E-WORLD CANADA HOLDING, INC. PROMISSORY NOTE

EX-4.1 3 eworld_ex41.htm FORM OF PROMISSORY NOTE

EXHIBIT 4.1

 

E-WORLD CANADA HOLDING, INC.

 

PROMISSORY NOTE

 

Dated: October 20, 2014

Principal Amount: Cdn $22,780,000

 

FOR VALUE RECEIVED, the undersigned, E-WORLD CANADA HOLDING, INC. (the “Purchaser”), promises to pay to, or to the order of, GUO YIN (WYNN) XIE (“Xie”), as agent for the Vendors (the “Agent”), at such place as the Agent may, from time to time, designate, the principal amount of Twenty Two Million Seven Hundred Eighty Thousand Dollars (Cdn $22,780,000) in lawful money of Canada on the Maturity Date.

 

All capitalized terms used herein and not otherwise defined in this Promissory Note (this “Note”), shall have the meaning ascribed to them in the Share Purchase Agreement, dated as of the date hereof (the “Purchase Agreement”), among the Purchaser, E-World USA Holding, Inc., Xie (in such capacity as a Vendor), Jian Long (“Long”), Hong Shu Zhu (“Zhu”), 2434689 Ontario Inc. (“XieCo”), 2434691 Ontario Inc. (“LongCo”), 2434694 Ontario Inc. (“ZhuCo” and together with Xie, Long, Zhu, XieCo and LongCo, are collectively referred to as the “Vendors”), Prime Nutrisource Inc. (“Prime”), Nugale Pharmaceutical, Inc. (“Nugale”) and Prime Nutrisource Inc. (New Jersey) (“Prime NJ” and, collectively with Prime and Nugale, the “Corporations”).

 

The principal amount remaining from time to time unpaid and outstanding shall not bear interest.

 

The Purchaser has the right and privilege of prepaying the whole or any portion of the principal amount of this Note at any time or times prior to the occurrence of an Event of Default (as hereinafter defined) without notice, premium, bonus or penalty.
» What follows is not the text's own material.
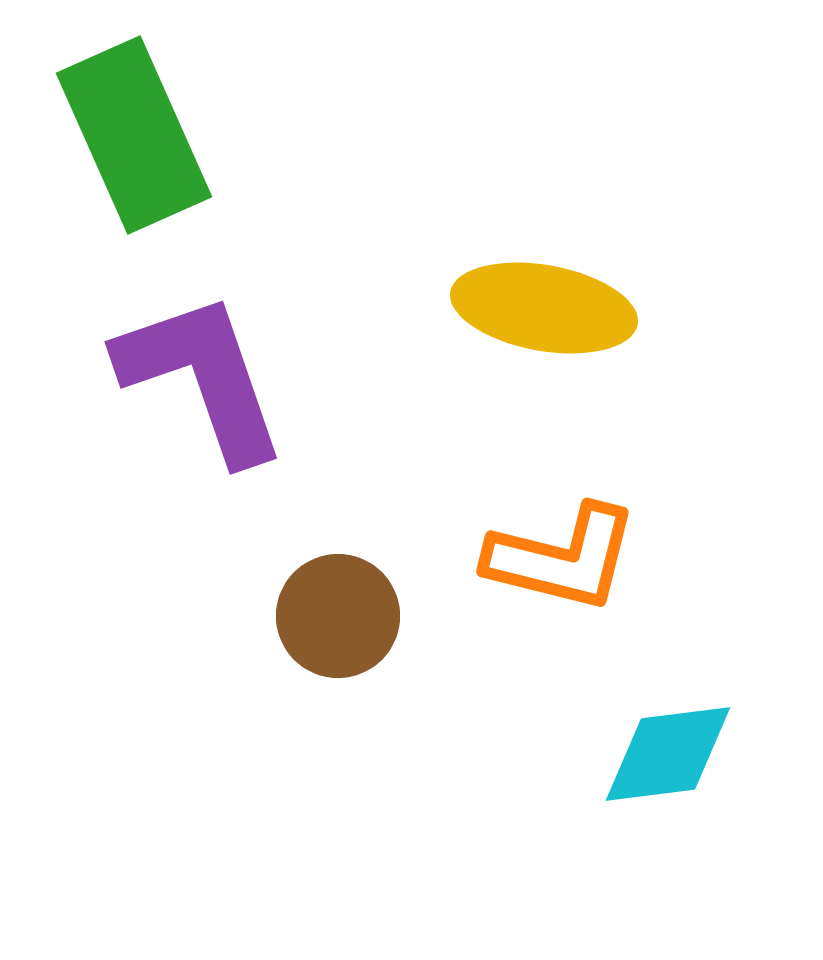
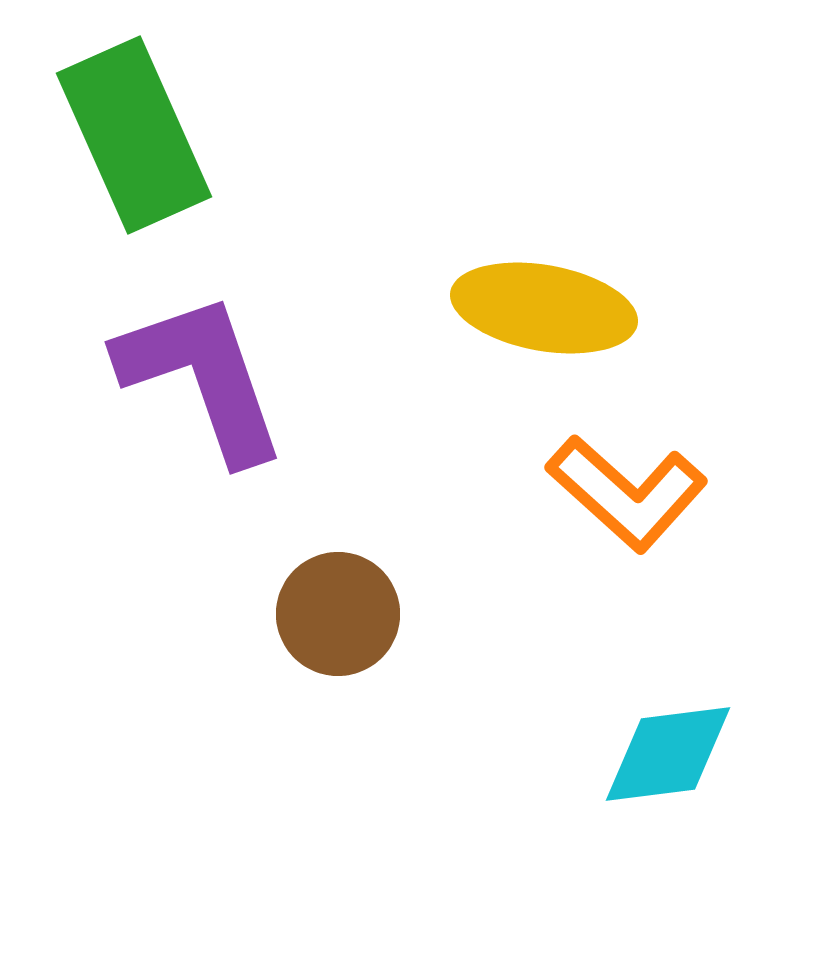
orange L-shape: moved 65 px right, 65 px up; rotated 28 degrees clockwise
brown circle: moved 2 px up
All such prepayments shall be applied to the outstanding principal amount of this Note.

 

This Note is secured by a securities pledge agreement executed by the Purchaser and Agent on the date hereof and a general security agreement executed by the Purchaser and the Agent on the date hereof.

 

The recording by the Agent in its accounts of principal amounts owing and repayments is, in the absence of manifest mathematical error, prima facie evidence of such advances and payments; provided that the failure of the Agent to record the same shall not affect the obligation of the Purchaser to pay such amounts to the Agent.

 

The Purchaser shall immediately notify (in any event, by no later than one (1) Business Days of the occurrence of an Event of Default(as hereinafter defined)) the Agent of any Event of Default or pending Event of Default and the action, if any, it has taken or proposes to take with respect to such Event of Default.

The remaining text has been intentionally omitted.